(Beginning of Data records)

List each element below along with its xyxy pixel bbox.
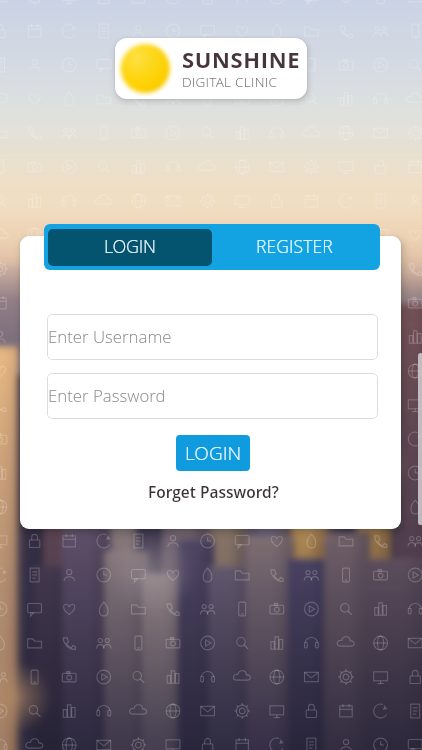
button[interactable]: SUNSHINE <box>115 38 307 99</box>
staticText: REGISTER <box>256 234 333 258</box>
staticText: LOGIN <box>185 440 242 466</box>
button[interactable]: Forget Password? <box>142 480 285 502</box>
button[interactable]: LOGIN <box>48 229 212 266</box>
staticText: Enter Username <box>48 325 172 348</box>
button[interactable]: REGISTER <box>209 224 379 270</box>
staticText: SUNSHINE <box>182 44 301 74</box>
staticText: Enter Password <box>48 384 166 407</box>
button[interactable]: Enter Username <box>47 314 378 360</box>
staticText: DIGITAL CLINIC <box>182 72 278 91</box>
staticText: LOGIN <box>104 234 156 259</box>
button[interactable]: LOGIN <box>176 435 250 471</box>
button[interactable]: Enter Password <box>47 373 378 419</box>
staticText: Forget Password? <box>148 481 279 502</box>
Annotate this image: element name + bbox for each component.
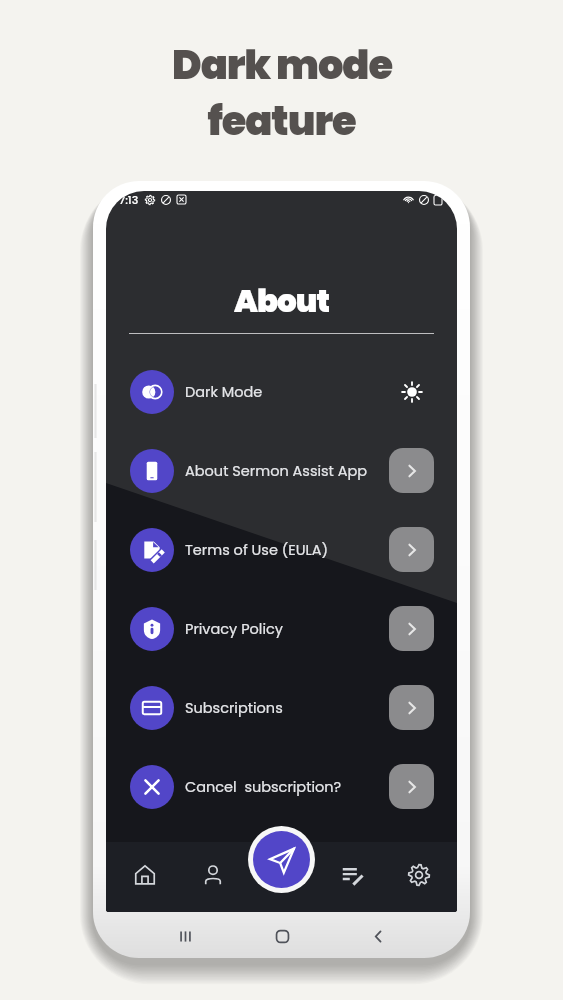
staticText: 7:13	[119, 192, 139, 207]
button[interactable]: Cancel subscription?	[106, 747, 457, 826]
button[interactable]: Send	[253, 831, 310, 888]
staticText: About	[106, 279, 457, 322]
button[interactable]: Privacy Policy	[106, 589, 457, 668]
staticText: Privacy Policy	[185, 619, 283, 639]
button[interactable]: Open Privacy Policy	[389, 606, 434, 651]
staticText: Cancel subscription?	[185, 777, 342, 797]
button[interactable]: Open Subscriptions	[389, 685, 434, 730]
button[interactable]: Home	[123, 853, 167, 897]
button[interactable]: Notes	[330, 853, 374, 897]
staticText: Terms of Use (EULA)	[185, 540, 329, 560]
button[interactable]: Home	[263, 918, 301, 954]
staticText: feature	[207, 93, 356, 149]
button[interactable]: Recents	[166, 918, 204, 954]
staticText: Dark mode	[172, 37, 392, 93]
button[interactable]: Profile	[191, 853, 235, 897]
button[interactable]: Dark Mode	[106, 352, 457, 431]
button[interactable]: Terms of Use (EULA)	[106, 510, 457, 589]
button[interactable]: Open Cancel subscription?	[389, 764, 434, 809]
button[interactable]: Back	[359, 918, 397, 954]
staticText: Dark Mode	[185, 382, 263, 402]
button[interactable]: Open About Sermon Assist App	[389, 448, 434, 493]
staticText: Subscriptions	[185, 698, 283, 718]
button[interactable]: Settings	[397, 853, 441, 897]
staticText: About Sermon Assist App	[185, 461, 368, 481]
button[interactable]: Toggle brightness	[389, 369, 434, 414]
button[interactable]: Open Terms of Use (EULA)	[389, 527, 434, 572]
button[interactable]: Subscriptions	[106, 668, 457, 747]
button[interactable]: About Sermon Assist App	[106, 431, 457, 510]
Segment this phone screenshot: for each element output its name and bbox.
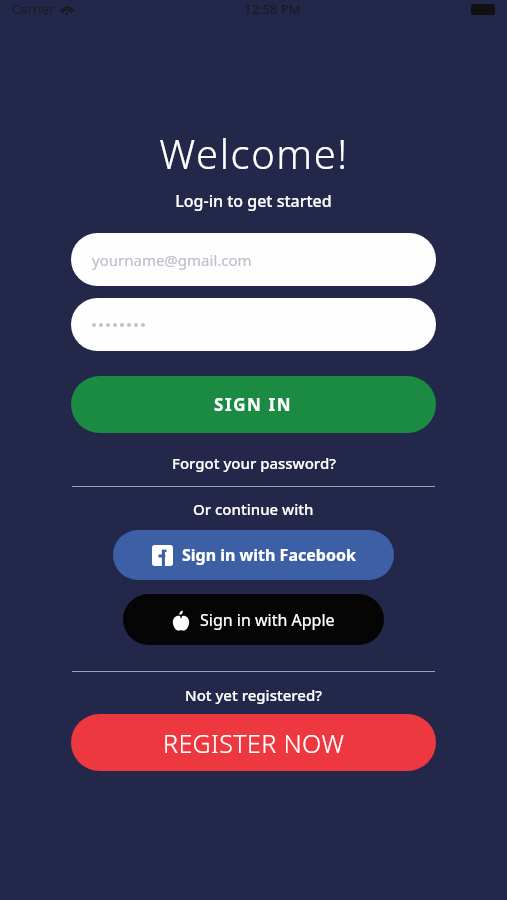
staticText: REGISTER NOW bbox=[163, 726, 345, 760]
staticText: Sign in with Apple bbox=[200, 609, 335, 631]
other: Facebook bbox=[152, 545, 173, 566]
staticText: Welcome! bbox=[159, 126, 349, 180]
button[interactable]: Facebook bbox=[113, 530, 394, 580]
button[interactable]: REGISTER NOW bbox=[71, 714, 436, 771]
staticText: Carrier bbox=[12, 0, 55, 18]
button[interactable] bbox=[71, 298, 436, 351]
button[interactable]: Apple bbox=[123, 594, 384, 645]
staticText: 12:58 PM bbox=[244, 0, 301, 18]
other: Apple bbox=[172, 610, 190, 631]
button[interactable]: Forgot your password? bbox=[164, 451, 344, 475]
staticText: Log-in to get started bbox=[175, 190, 332, 212]
staticText: SIGN IN bbox=[214, 393, 293, 416]
button[interactable]: yourname@gmail.com bbox=[71, 233, 436, 286]
button[interactable]: SIGN IN bbox=[71, 376, 436, 433]
staticText: Sign in with Facebook bbox=[182, 544, 356, 566]
staticText: Forgot your password? bbox=[172, 453, 336, 473]
staticText: Or continue with bbox=[193, 499, 314, 519]
staticText: Not yet registered? bbox=[185, 685, 322, 705]
staticText: yourname@gmail.com bbox=[92, 250, 252, 270]
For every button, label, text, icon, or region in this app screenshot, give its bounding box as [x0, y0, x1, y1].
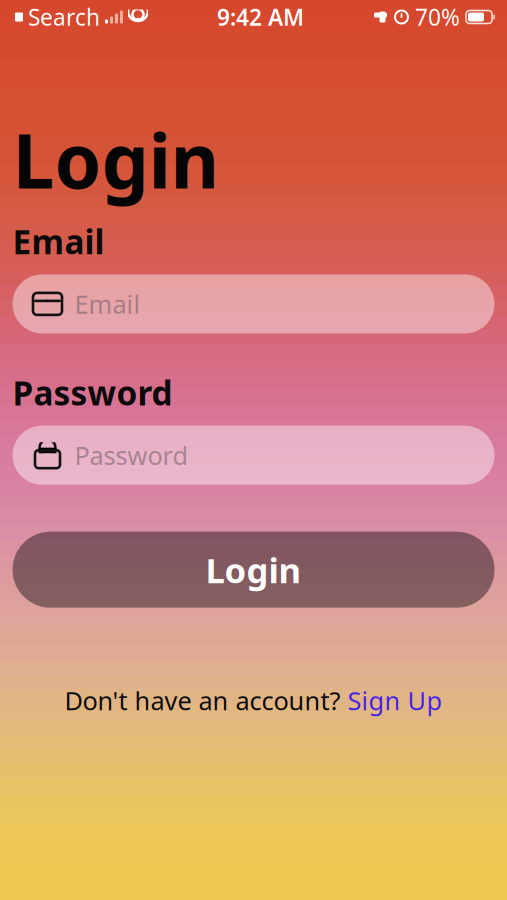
staticText: Login: [12, 110, 220, 209]
staticText: Don't have an account?: [64, 684, 348, 717]
staticText: Search: [28, 2, 100, 32]
staticText: Email: [12, 219, 104, 264]
staticText: 70%: [415, 2, 460, 32]
staticText: 9:42 AM: [217, 2, 304, 32]
staticText: Sign Up: [348, 684, 442, 717]
staticText: Password: [74, 438, 188, 472]
staticText: Login: [206, 547, 302, 593]
staticText: Email: [74, 287, 140, 321]
staticText: Password: [12, 370, 172, 415]
button[interactable]: Sign Up: [348, 684, 442, 717]
button[interactable]: Login: [12, 532, 494, 608]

(End of Data records)

Exercise prompt:
Pictures aside, every entry above must be repeated exactly.

Answer to this exercise:
List each element below along with its xyxy pixel bbox.
button[interactable]: SUNSHINE <box>115 38 307 99</box>
staticText: REGISTER <box>256 234 333 258</box>
staticText: LOGIN <box>185 440 242 466</box>
button[interactable]: Forget Password? <box>142 480 285 502</box>
button[interactable]: LOGIN <box>48 229 212 266</box>
staticText: Enter Username <box>48 325 172 348</box>
button[interactable]: REGISTER <box>209 224 379 270</box>
staticText: SUNSHINE <box>182 44 301 74</box>
staticText: Enter Password <box>48 384 166 407</box>
button[interactable]: Enter Username <box>47 314 378 360</box>
staticText: DIGITAL CLINIC <box>182 72 278 91</box>
staticText: LOGIN <box>104 234 156 259</box>
button[interactable]: LOGIN <box>176 435 250 471</box>
button[interactable]: Enter Password <box>47 373 378 419</box>
staticText: Forget Password? <box>148 481 279 502</box>
Annotate this image: element name + bbox for each component.
staticText: 7:13	[119, 192, 139, 207]
button[interactable]: Cancel subscription?	[106, 747, 457, 826]
button[interactable]: Send	[253, 831, 310, 888]
staticText: About	[106, 279, 457, 322]
button[interactable]: Privacy Policy	[106, 589, 457, 668]
staticText: Privacy Policy	[185, 619, 283, 639]
button[interactable]: Open Privacy Policy	[389, 606, 434, 651]
staticText: Cancel subscription?	[185, 777, 342, 797]
button[interactable]: Open Subscriptions	[389, 685, 434, 730]
button[interactable]: Home	[123, 853, 167, 897]
button[interactable]: Notes	[330, 853, 374, 897]
staticText: Terms of Use (EULA)	[185, 540, 329, 560]
button[interactable]: Home	[263, 918, 301, 954]
staticText: feature	[207, 93, 356, 149]
button[interactable]: Recents	[166, 918, 204, 954]
staticText: Dark mode	[172, 37, 392, 93]
button[interactable]: Profile	[191, 853, 235, 897]
button[interactable]: Dark Mode	[106, 352, 457, 431]
button[interactable]: Terms of Use (EULA)	[106, 510, 457, 589]
button[interactable]: Open Cancel subscription?	[389, 764, 434, 809]
button[interactable]: Back	[359, 918, 397, 954]
staticText: Dark Mode	[185, 382, 263, 402]
button[interactable]: Open About Sermon Assist App	[389, 448, 434, 493]
staticText: Subscriptions	[185, 698, 283, 718]
button[interactable]: Settings	[397, 853, 441, 897]
staticText: About Sermon Assist App	[185, 461, 368, 481]
button[interactable]: Toggle brightness	[389, 369, 434, 414]
button[interactable]: Open Terms of Use (EULA)	[389, 527, 434, 572]
button[interactable]: Subscriptions	[106, 668, 457, 747]
button[interactable]: About Sermon Assist App	[106, 431, 457, 510]
Segment this phone screenshot: for each element output its name and bbox.
staticText: REGISTER NOW bbox=[163, 726, 345, 760]
staticText: Sign in with Apple bbox=[200, 609, 335, 631]
other: Facebook bbox=[152, 545, 173, 566]
staticText: Welcome! bbox=[159, 126, 349, 180]
button[interactable]: Facebook bbox=[113, 530, 394, 580]
button[interactable]: REGISTER NOW bbox=[71, 714, 436, 771]
staticText: Carrier bbox=[12, 0, 55, 18]
button[interactable] bbox=[71, 298, 436, 351]
button[interactable]: Apple bbox=[123, 594, 384, 645]
staticText: 12:58 PM bbox=[244, 0, 301, 18]
other: Apple bbox=[172, 610, 190, 631]
button[interactable]: Forgot your password? bbox=[164, 451, 344, 475]
staticText: Log-in to get started bbox=[175, 190, 332, 212]
staticText: SIGN IN bbox=[214, 393, 293, 416]
button[interactable]: yourname@gmail.com bbox=[71, 233, 436, 286]
button[interactable]: SIGN IN bbox=[71, 376, 436, 433]
staticText: Sign in with Facebook bbox=[182, 544, 356, 566]
staticText: Forgot your password? bbox=[172, 453, 336, 473]
staticText: Or continue with bbox=[193, 499, 314, 519]
staticText: Not yet registered? bbox=[185, 685, 322, 705]
staticText: yourname@gmail.com bbox=[92, 250, 252, 270]
For every button, label, text, icon, or region in this app screenshot, give its bounding box as [x0, y0, x1, y1].
staticText: Login: [12, 110, 220, 209]
staticText: Don't have an account?: [64, 684, 348, 717]
staticText: Search: [28, 2, 100, 32]
staticText: Email: [12, 219, 104, 264]
staticText: 70%: [415, 2, 460, 32]
staticText: 9:42 AM: [217, 2, 304, 32]
staticText: Sign Up: [348, 684, 442, 717]
staticText: Password: [74, 438, 188, 472]
staticText: Login: [206, 547, 302, 593]
staticText: Email: [74, 287, 140, 321]
staticText: Password: [12, 370, 172, 415]
button[interactable]: Sign Up: [348, 684, 442, 717]
button[interactable]: Login: [12, 532, 494, 608]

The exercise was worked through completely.